Task item >> Every line of the records below that holds the word "très" belongs in the answer.

==*==

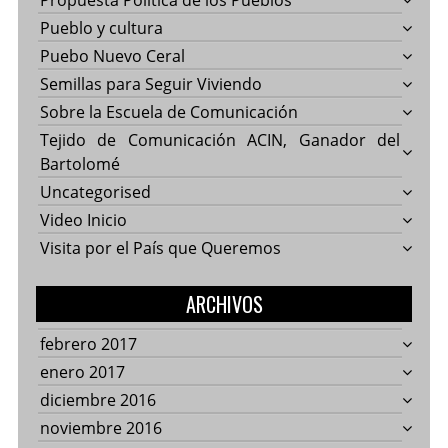
Propuesta Política de los Pueblos
Pueblo y cultura
Puebo Nuevo Ceral
Semillas para Seguir Viviendo
Sobre la Escuela de Comunicación
Tejido de Comunicación ACIN, Ganador del
Bartolomé
Uncategorised
Video Inicio
Visita por el País que Queremos
ARCHIVOS
febrero 2017
enero 2017
diciembre 2016
noviembre 2016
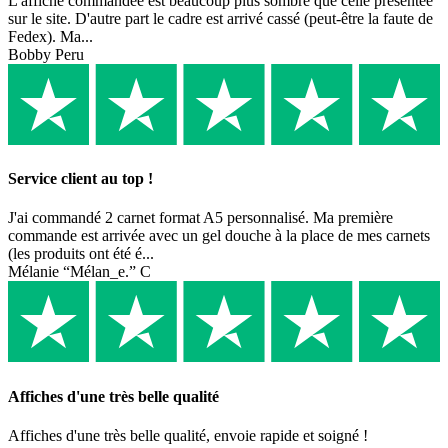
L'affiche commandée est beaucoup plus sombre que celle présentée
sur le site. D'autre part le cadre est arrivé cassé (peut-être la faute de
Fedex). Ma...
Bobby Peru
Service client au top !
J'ai commandé 2 carnet format A5 personnalisé. Ma première
commande est arrivée avec un gel douche à la place de mes carnets
(les produits ont été é...
Mélanie “Mélan_e.” C
Affiches d'une très belle qualité
Affiches d'une très belle qualité, envoie rapide et soigné !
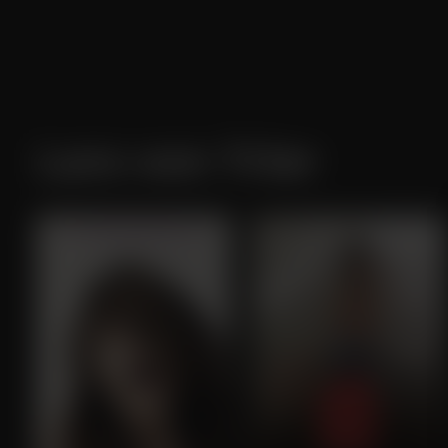
Lars von Trier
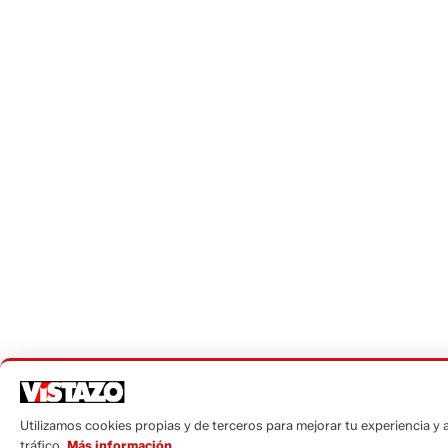
Utilizamos cookies propias y de terceros para mejorar tu experiencia y a
tráfico.
Más información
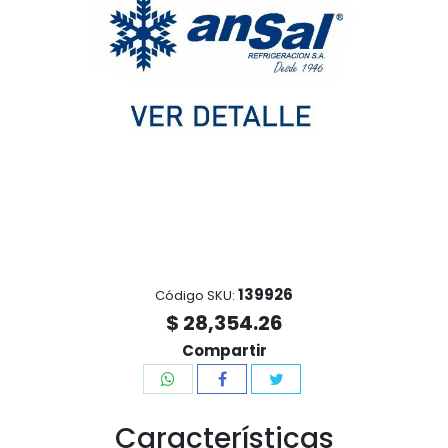
139926
Código SKU:
$ 28,354.26
Compartir
Características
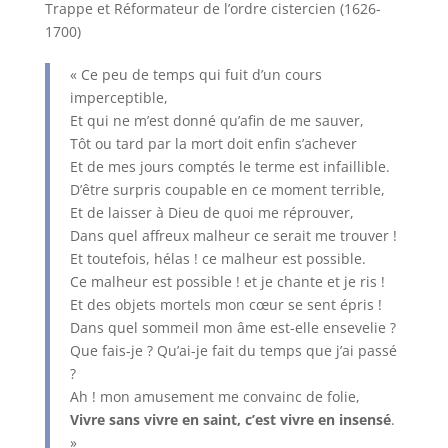
Trappe et Réformateur de l’ordre cistercien (1626-
1700)
« Ce peu de temps qui fuit d’un cours
imperceptible,
Et qui ne m’est donné qu’afin de me sauver,
Tôt ou tard par la mort doit enfin s’achever
Et de mes jours comptés le terme est infaillible.
D’être surpris coupable en ce moment terrible,
Et de laisser à Dieu de quoi me réprouver,
Dans quel affreux malheur ce serait me trouver !
Et toutefois, hélas ! ce malheur est possible.
Ce malheur est possible ! et je chante et je ris !
Et des objets mortels mon cœur se sent épris !
Dans quel sommeil mon âme est-elle ensevelie ?
Que fais-je ? Qu’ai-je fait du temps que j’ai passé
?
Ah ! mon amusement me convainc de folie,
Vivre sans vivre en saint, c’est vivre en insensé
.
»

==*==

Solution for this problem >>
Affiches d'une très belle qualité
Affiches d'une très belle qualité, envoie rapide et soigné !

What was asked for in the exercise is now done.